# Front Electrical Box And Breaker(S)



## arotundo

Going to be modifying the electrical box that is up front with a larger water tight box. Sick of the wire nuts every where in the box and 6 wires in one nut? come on Keystone... I'm going to move the breaker(s) and also mount a terminal board in it to clean up that mess.. also question is my trailer has 2 breakers up front, any one else have 2? I've been looking and have only seen a few and it looks like there is only one. Not sure if someone added it in or not. I will post pictures of the box once I'm done. I hope to have it done by our trip to Fort Wilderness in late March.

Before


----------



## CamperAndy

Two auto reset thermal breakers is typical for units with a power slide.


----------



## Howier

If you ask me something dont look right with those breakers. Bottom one has wires only going to one terminal. They jump from there to top one where it has wire coming off other side and then goes back to first breaker. Pic is pretty clear but I may be not seeing something. If it is the way I think I am seeing it, there is no line comming off the breakers supplting the trailer.


----------



## arotundo

I have the battery out that's why only one on that terminal... Thanks CamperAndy about the slide


----------



## Nathan

I did that mod years ago on my OB. Here are my pictures:

Before:









After:









I stayed with wire nuts, but got the correct size and then used a little tape to ensure they couldn't wiggle loose. Good luck, and post picts of how you did it!


----------



## arotundo

Awesome Nathan... Will do thanks for your pics!


----------



## arotundo

I mounted this on the back side of where it was. Also added circular connectors which we use on aircraft to keep it some what water tight. I will post a pdf of the wire diagram when I draw it up on autocad. Also I'll post pictures of the front where the battery is when I'm done with that.

On Edit
I deleted the photo links as the site they were hosted on ran invasive software when the photos were opened. Please post the photos on Outbackers directly or look for another photo hosting site.

CamperAndy
Outbackers Admin

New Pictures




Sorry CamperAndy


----------



## Joe/GA

Wow! Beautiful job!


----------



## arotundo

If you want a bigger copy just send me a message. Hope this helps anyone out there...


----------



## AK or Bust

What beautiful work !!! Nice job arotundo.


----------



## N7OQ

Very nice job, when I saw your pictures the first thing I thought about was my days working on Aircraft we use to call the plugs cannon plugs even if they were not made by Cannon, kinda like Crescent wrench.


----------



## arotundo

N7OQ said:


> Very nice job, when I saw your pictures the first thing I thought about was my days working on Aircraft we use to call the plugs cannon plugs even if they were not made by Cannon, kinda like Crescent wrench.


Every time a trainer goes away I stash parts away... never know when or what we could use them for! =)


----------



## CamperAndy

Just wondering why the auto reset thermal breaker for the slide was not put into the weather tight box with everything else?


----------



## arotundo

I have it by the motor in the canper.
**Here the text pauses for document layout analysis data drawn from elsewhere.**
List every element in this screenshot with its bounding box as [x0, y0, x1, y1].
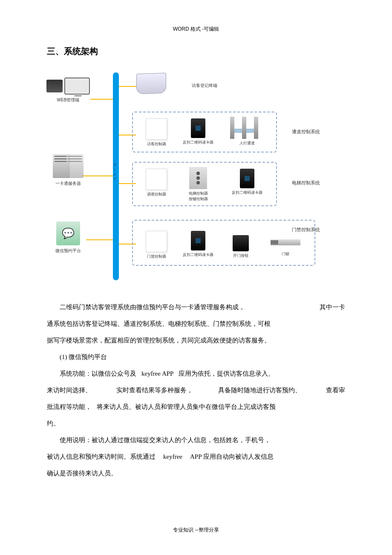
para-3: 据写字楼场景需求，配置相应的管理控制系统，共同完成高效便捷的访客服务。: [47, 332, 345, 349]
g1-dev1: 访客控制器: [141, 118, 171, 147]
section-heading: 三、系统架构: [47, 46, 345, 57]
header-watermark: WORD 格式 -可编辑: [47, 26, 345, 33]
pc-monitor-icon: [64, 78, 90, 95]
backbone-label: P I c T: [114, 163, 116, 181]
g2-dev2: 电梯控制器 按键控制器: [179, 167, 217, 202]
p5b: 实时查看结果等多种服务，: [116, 382, 193, 399]
g1-dev3-label: 人行通道: [226, 141, 268, 146]
reader-icon: [191, 118, 205, 138]
para-10: 确认是否接待来访人员。: [47, 465, 345, 482]
wechat-node: 💬 微信预约平台: [43, 221, 94, 254]
para-5: 来访时间选择、 实时查看结果等多种服务， 具备随时随地进行访客预约、 查看审: [47, 382, 345, 399]
g3-dev2-label: 反扫二维码读卡器: [179, 252, 217, 258]
controller-icon-3: [146, 231, 167, 252]
g3-dev2: 反扫二维码读卡器: [179, 231, 217, 258]
para-6: 批流程等功能， 将来访人员、被访人员和管理人员集中在微信平台上完成访客预: [47, 399, 345, 415]
footer-watermark: 专业知识 --整理分享: [0, 526, 392, 534]
wechat-label: 微信预约平台: [43, 248, 94, 254]
p9a: 被访人信息和预约来访时间。系统通过: [47, 449, 156, 465]
g3-dev3: 开门按钮: [226, 235, 256, 259]
pos-terminal-icon: [136, 73, 166, 94]
cash-register-icon: [46, 80, 63, 92]
group-elevator-title: 电梯控制系统: [292, 180, 320, 186]
g2-dev1: 调度控制器: [141, 169, 171, 197]
p9b: keyfree: [163, 449, 182, 465]
para-2: 通系统包括访客登记终端、通道控制系统、电梯控制系统、门禁控制系统，可根: [47, 316, 345, 332]
p4c: 应用为依托，提供访客信息录入、: [179, 365, 274, 382]
subheading-1: (1) 微信预约平台: [47, 349, 345, 365]
web-mgmt-node: WEB管理端: [43, 78, 94, 103]
group-passage-title: 通道控制系统: [292, 129, 320, 135]
g2-dev3: 反扫二维码读卡器: [226, 169, 268, 196]
web-mgmt-label: WEB管理端: [43, 97, 94, 103]
reader-icon-2: [240, 169, 254, 188]
elevator-panel-icon: [189, 167, 207, 189]
controller-icon: [146, 118, 167, 140]
g1-dev3: 人行通道: [226, 117, 268, 146]
p9c: APP 应用自动向被访人发信息: [190, 449, 274, 465]
controller-icon-2: [146, 169, 167, 190]
body-text: 二维码门禁访客管理系统由微信预约平台与一卡通管理服务构成， 其中一卡 通系统包括…: [47, 299, 345, 482]
g1-dev2: 反扫二维码读卡器: [179, 118, 217, 145]
wechat-icon: 💬: [56, 221, 80, 245]
g2-dev2a-label: 电梯控制器: [179, 191, 217, 196]
para-9: 被访人信息和预约来访时间。系统通过 keyfree APP 应用自动向被访人发信…: [47, 449, 345, 465]
para-7: 约。: [47, 415, 345, 432]
card-server-node: 一卡通服务器: [43, 154, 94, 187]
lock-icon: [271, 239, 300, 245]
group-access-title: 门禁控制系统: [292, 227, 320, 233]
open-button-icon: [233, 235, 249, 251]
g2-dev3-label: 反扫二维码读卡器: [226, 190, 268, 196]
g3-dev4: 门锁: [264, 239, 307, 257]
para-8: 使用说明：被访人通过微信端提交来访人的个人信息，包括姓名，手机号，: [47, 432, 345, 449]
g1-dev1-label: 访客控制器: [141, 141, 171, 147]
p1b: 其中一卡: [320, 299, 345, 316]
visitor-terminal-label: 访客登记终端: [183, 83, 226, 89]
g3-dev4-label: 门锁: [264, 251, 307, 257]
turnstile-icon: [230, 117, 264, 139]
p5a: 来访时间选择、: [47, 382, 92, 399]
g2-dev1-label: 调度控制器: [141, 192, 171, 197]
g2-dev2b-label: 按键控制器: [179, 196, 217, 202]
visitor-terminal-node: [136, 73, 175, 94]
p6a: 批流程等功能，: [47, 399, 92, 415]
p1a: 二维码门禁访客管理系统由微信预约平台与一卡通管理服务构成，: [60, 304, 245, 311]
para-4: 系统功能：以微信公众号及 keyfree APP 应用为依托，提供访客信息录入、: [47, 365, 345, 382]
p5d: 查看审: [326, 382, 345, 399]
p5c: 具备随时随地进行访客预约、: [218, 382, 301, 399]
architecture-diagram: P I c T WEB管理端 一卡通服务器 💬 微信预约平台 访客登记终端 通道…: [47, 69, 345, 282]
server-icon-2: [66, 154, 84, 178]
card-server-label: 一卡通服务器: [43, 181, 94, 187]
para-1: 二维码门禁访客管理系统由微信预约平台与一卡通管理服务构成， 其中一卡: [47, 299, 345, 316]
g1-dev2-label: 反扫二维码读卡器: [179, 140, 217, 145]
p6b: 将来访人员、被访人员和管理人员集中在微信平台上完成访客预: [97, 399, 276, 415]
g3-dev1: 门禁控制器: [141, 231, 171, 259]
p4b: keyfree APP: [141, 365, 173, 382]
reader-icon-3: [191, 231, 205, 250]
p4a: 系统功能：以微信公众号及: [47, 365, 136, 382]
g3-dev3-label: 开门按钮: [226, 253, 256, 259]
g3-dev1-label: 门禁控制器: [141, 254, 171, 259]
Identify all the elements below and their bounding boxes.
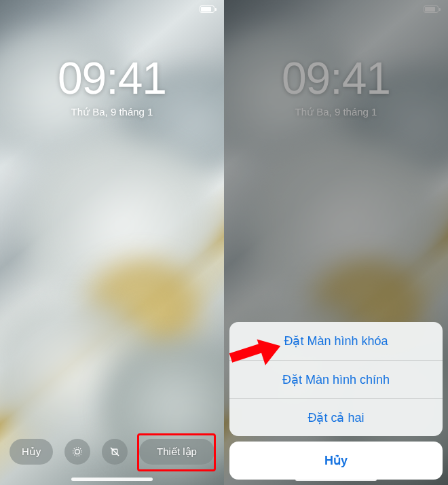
set-lock-screen-option[interactable]: Đặt Màn hình khóa [229, 322, 443, 360]
set-label: Thiết lập [157, 446, 197, 458]
home-indicator[interactable] [295, 478, 377, 481]
perspective-zoom-icon [109, 446, 121, 458]
live-photo-button[interactable] [64, 439, 90, 465]
lock-date: Thứ Ba, 9 tháng 1 [0, 106, 224, 118]
home-indicator[interactable] [71, 478, 153, 481]
option-label: Đặt Màn hình chính [282, 372, 390, 387]
wallpaper-toolbar: Hủy Thiết lập [0, 439, 224, 465]
perspective-zoom-button[interactable] [102, 439, 128, 465]
set-both-option[interactable]: Đặt cả hai [229, 398, 443, 436]
action-sheet: Đặt Màn hình khóa Đặt Màn hình chính Đặt… [229, 322, 443, 480]
battery-icon [200, 5, 214, 13]
right-screen: 09:41 Thứ Ba, 9 tháng 1 Đặt Màn hình khó… [224, 0, 448, 485]
set-home-screen-option[interactable]: Đặt Màn hình chính [229, 360, 443, 398]
status-bar [200, 5, 214, 13]
live-photo-icon [71, 446, 83, 458]
cancel-button[interactable]: Hủy [10, 439, 53, 465]
cancel-label: Hủy [22, 446, 41, 458]
lock-time: 09:41 [0, 56, 224, 101]
svg-point-1 [73, 448, 82, 456]
left-screen: 09:41 Thứ Ba, 9 tháng 1 Hủy Thiết lập [0, 0, 224, 485]
svg-point-0 [75, 450, 80, 454]
cancel-label: Hủy [324, 453, 348, 468]
option-label: Đặt cả hai [307, 410, 364, 425]
option-label: Đặt Màn hình khóa [284, 334, 388, 348]
set-button[interactable]: Thiết lập [139, 439, 214, 465]
sheet-cancel-button[interactable]: Hủy [229, 442, 443, 480]
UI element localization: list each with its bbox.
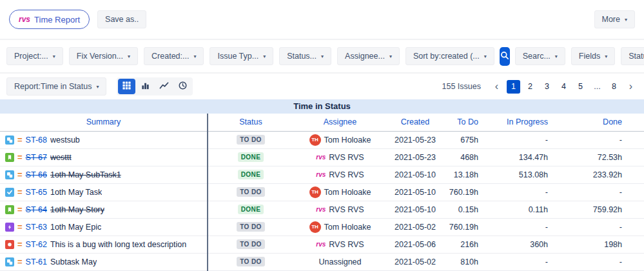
save-as-button[interactable]: Save as.. xyxy=(97,10,146,28)
filter-fields-dropdown[interactable]: Fields▾ xyxy=(571,47,615,65)
status-badge: TO DO xyxy=(237,239,264,249)
assignee-cell: THTom Holoake xyxy=(309,134,371,146)
assignee-name: RVS RVS xyxy=(329,153,364,162)
column-header-done[interactable]: Done xyxy=(565,114,644,131)
view-table-button[interactable] xyxy=(118,79,135,94)
column-header-in-progress[interactable]: In Progress xyxy=(495,114,565,131)
view-bar-chart-button[interactable] xyxy=(137,79,154,94)
filter-search-dropdown[interactable]: Searc...▾ xyxy=(515,47,565,65)
created-cell: 2021-05-02 xyxy=(387,253,444,270)
issue-summary: Subtask May xyxy=(50,257,97,266)
column-header-summary[interactable]: Summary xyxy=(0,114,208,131)
issue-type-story-icon xyxy=(5,205,14,214)
chevron-down-icon: ▾ xyxy=(128,54,130,59)
rvs-avatar-logo: rvs xyxy=(316,152,326,163)
issue-type-epic-icon xyxy=(5,223,14,232)
view-line-chart-button[interactable] xyxy=(155,79,173,94)
issue-key-link[interactable]: ST-62 xyxy=(26,240,47,249)
topbar: rvs Time Report Save as.. More ▾ xyxy=(0,0,644,40)
filter-fix-version-dropdown[interactable]: Fix Version...▾ xyxy=(69,47,138,65)
issue-key-link[interactable]: ST-61 xyxy=(26,257,47,266)
status-badge: TO DO xyxy=(237,222,264,232)
assignee-avatar: TH xyxy=(309,186,321,198)
filter-assignee-dropdown[interactable]: Assignee...▾ xyxy=(337,47,400,65)
report-selector-dropdown[interactable]: Report:Time in Status ▾ xyxy=(6,77,106,95)
page-8-button[interactable]: 8 xyxy=(607,80,621,94)
assignee-cell: THTom Holoake xyxy=(309,186,371,198)
issue-type-bug-icon xyxy=(5,240,14,249)
search-button[interactable] xyxy=(500,47,510,66)
assignee-cell: rvsRVS RVS xyxy=(316,204,364,216)
done-hours-cell: - xyxy=(565,131,644,148)
more-label: More xyxy=(602,15,620,24)
issue-key-link[interactable]: ST-67 xyxy=(26,153,47,162)
next-page-icon[interactable]: › xyxy=(624,80,638,94)
priority-medium-icon: = xyxy=(17,170,23,179)
filter-status-dropdown[interactable]: Status...▾ xyxy=(279,47,331,65)
table-row: =ST-61Subtask MayTO DOUnassigned2021-05-… xyxy=(0,253,644,270)
issue-summary: 1oth May Epic xyxy=(50,223,101,232)
issue-key-link[interactable]: ST-64 xyxy=(26,205,47,214)
filter-sort-by-dropdown[interactable]: Sort by:created (...▾ xyxy=(405,47,494,65)
page-4-button[interactable]: 4 xyxy=(557,80,571,94)
filter-statuses-dropdown[interactable]: Statuses▾ xyxy=(621,47,644,65)
table-row: =ST-68westsubTO DOTHTom Holoake2021-05-2… xyxy=(0,131,644,148)
chevron-down-icon: ▾ xyxy=(321,54,324,59)
priority-medium-icon: = xyxy=(17,205,23,214)
column-header-to-do[interactable]: To Do xyxy=(444,114,495,131)
table-row: =ST-661oth May SubTask1DONErvsRVS RVS202… xyxy=(0,166,644,183)
page-1-button[interactable]: 1 xyxy=(507,80,520,94)
issue-key-link[interactable]: ST-66 xyxy=(26,170,47,179)
summary-cell: =ST-661oth May SubTask1 xyxy=(5,170,207,179)
issue-type-subtask-icon xyxy=(5,257,14,266)
created-cell: 2021-05-02 xyxy=(387,218,444,236)
page-5-button[interactable]: 5 xyxy=(574,80,587,94)
app-root: rvs Time Report Save as.. More ▾ Project… xyxy=(0,0,644,271)
created-cell: 2021-05-10 xyxy=(387,201,444,218)
created-cell: 2021-05-06 xyxy=(387,236,444,253)
table-row: =ST-641oth May StoryDONErvsRVS RVS2021-0… xyxy=(0,201,644,218)
filter-project-dropdown[interactable]: Project:...▾ xyxy=(6,47,63,65)
filter-group-right: Searc...▾Fields▾Statuses▾ xyxy=(515,47,644,65)
issues-count: 155 Issues xyxy=(442,82,481,91)
report-bar-right: 155 Issues ‹12345...8› xyxy=(442,80,638,94)
todo-hours-cell: 675h xyxy=(444,131,495,148)
assignee-name: Tom Holoake xyxy=(324,223,371,232)
inprogress-hours-cell: - xyxy=(495,131,565,148)
assignee-avatar: TH xyxy=(309,134,321,146)
filter-label: Statuses xyxy=(629,52,644,61)
status-badge: DONE xyxy=(238,152,264,162)
issue-key-link[interactable]: ST-65 xyxy=(26,188,47,197)
column-header-created[interactable]: Created xyxy=(387,114,444,131)
summary-cell: =ST-641oth May Story xyxy=(5,205,207,214)
chevron-down-icon: ▾ xyxy=(625,17,627,23)
rvs-logo: rvs xyxy=(19,15,30,24)
filter-bar: Project:...▾Fix Version...▾Created:...▾I… xyxy=(0,40,644,74)
time-report-button[interactable]: rvs Time Report xyxy=(9,10,90,29)
issue-summary: This is a bug with long text description xyxy=(50,240,186,249)
todo-hours-cell: 13.18h xyxy=(444,166,495,183)
issue-summary: westtt xyxy=(50,153,72,162)
filter-created-dropdown[interactable]: Created:...▾ xyxy=(144,47,204,65)
report-selector-label: Report:Time in Status xyxy=(14,82,92,91)
clock-icon xyxy=(178,81,188,92)
inprogress-hours-cell: - xyxy=(495,218,565,236)
chevron-down-icon: ▾ xyxy=(263,54,266,59)
column-header-assignee[interactable]: Assignee xyxy=(293,114,387,131)
more-button[interactable]: More ▾ xyxy=(594,10,636,28)
view-clock-button[interactable] xyxy=(174,79,191,94)
issue-summary: westsub xyxy=(50,136,80,145)
issue-key-link[interactable]: ST-68 xyxy=(26,136,47,145)
table-body: =ST-68westsubTO DOTHTom Holoake2021-05-2… xyxy=(0,131,644,270)
filter-issue-type-dropdown[interactable]: Issue Typ...▾ xyxy=(210,47,273,65)
filter-group-left: Project:...▾Fix Version...▾Created:...▾I… xyxy=(6,47,494,65)
prev-page-icon[interactable]: ‹ xyxy=(490,80,503,94)
issue-key-link[interactable]: ST-63 xyxy=(26,223,47,232)
page-2-button[interactable]: 2 xyxy=(523,80,537,94)
chevron-down-icon: ▾ xyxy=(605,54,607,59)
report-bar: Report:Time in Status ▾ 155 Issues ‹1234… xyxy=(0,74,644,99)
table-title: Time in Status xyxy=(0,99,644,114)
column-header-status[interactable]: Status xyxy=(208,114,293,131)
page-3-button[interactable]: 3 xyxy=(540,80,554,94)
issue-summary: 1oth May SubTask1 xyxy=(50,170,121,179)
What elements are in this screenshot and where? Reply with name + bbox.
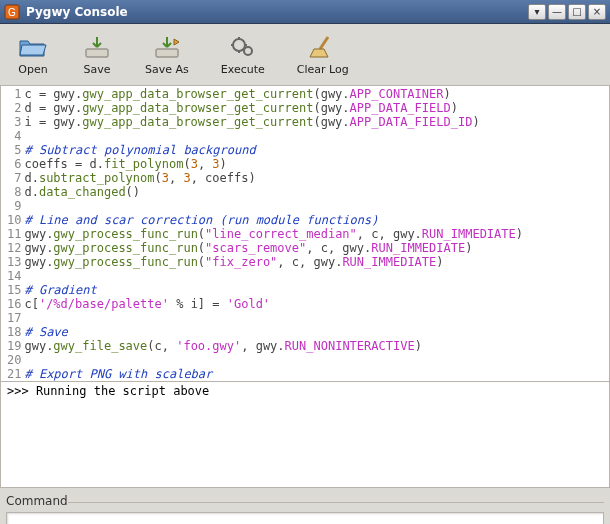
execute-label: Execute xyxy=(221,63,265,76)
open-folder-icon xyxy=(17,33,49,61)
save-as-drive-icon xyxy=(151,33,183,61)
svg-text:G: G xyxy=(8,7,16,18)
save-as-button[interactable]: Save As xyxy=(138,30,196,79)
command-input[interactable] xyxy=(6,512,604,524)
title-bar: G Pygwy Console ▾ — □ × xyxy=(0,0,610,24)
command-section: Command xyxy=(0,488,610,524)
code-gutter: 1 2 3 4 5 6 7 8 9 10 11 12 13 14 15 16 1… xyxy=(1,86,24,381)
svg-rect-3 xyxy=(156,49,178,57)
command-label: Command xyxy=(6,494,604,508)
maximize-button[interactable]: □ xyxy=(568,4,586,20)
app-icon: G xyxy=(4,4,20,20)
output-log[interactable]: >>> Running the script above xyxy=(0,382,610,488)
open-button[interactable]: Open xyxy=(10,30,56,79)
code-body[interactable]: c = gwy.gwy_app_data_browser_get_current… xyxy=(24,86,609,381)
svg-rect-2 xyxy=(86,49,108,57)
minimize-button[interactable]: — xyxy=(548,4,566,20)
clear-log-button[interactable]: Clear Log xyxy=(290,30,356,79)
window-title: Pygwy Console xyxy=(26,5,526,19)
divider xyxy=(68,502,604,503)
svg-point-4 xyxy=(233,39,245,51)
roll-up-button[interactable]: ▾ xyxy=(528,4,546,20)
execute-gears-icon xyxy=(227,33,259,61)
close-button[interactable]: × xyxy=(588,4,606,20)
svg-point-5 xyxy=(244,47,252,55)
save-as-label: Save As xyxy=(145,63,189,76)
save-button[interactable]: Save xyxy=(74,30,120,79)
save-drive-icon xyxy=(81,33,113,61)
clear-broom-icon xyxy=(307,33,339,61)
save-label: Save xyxy=(83,63,110,76)
open-label: Open xyxy=(18,63,47,76)
code-editor[interactable]: 1 2 3 4 5 6 7 8 9 10 11 12 13 14 15 16 1… xyxy=(0,86,610,382)
clear-log-label: Clear Log xyxy=(297,63,349,76)
execute-button[interactable]: Execute xyxy=(214,30,272,79)
toolbar: Open Save Save As Execute Clear Log xyxy=(0,24,610,86)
Started to get tight with wires and room in the box.


----------



## sierracierra

I DO work on aircraft!, Excellent job, that is the type of quality work that is hard to find!

Rgds,
Glenn


----------



## LaydBack

My OB came with the sealed electrical box you see in the pic below. You can see the batt disconnect off to the right. Are these new features for the 10th Anniversary Editions?


----------



## KTMRacer

srwsr said:


> My OB came with the sealed electrical box you see in the pic below. You can see the batt disconnect off to the right. Are these new features for the 10th Anniversary Editions?


my 2011 295RE came with the bargman sealed electric box, and it's not a 10th anniversary edition.


----------



## CdnOutback

I believe that is a new feature of 2011. They now list a battery cutoff switch as standard equipment.


----------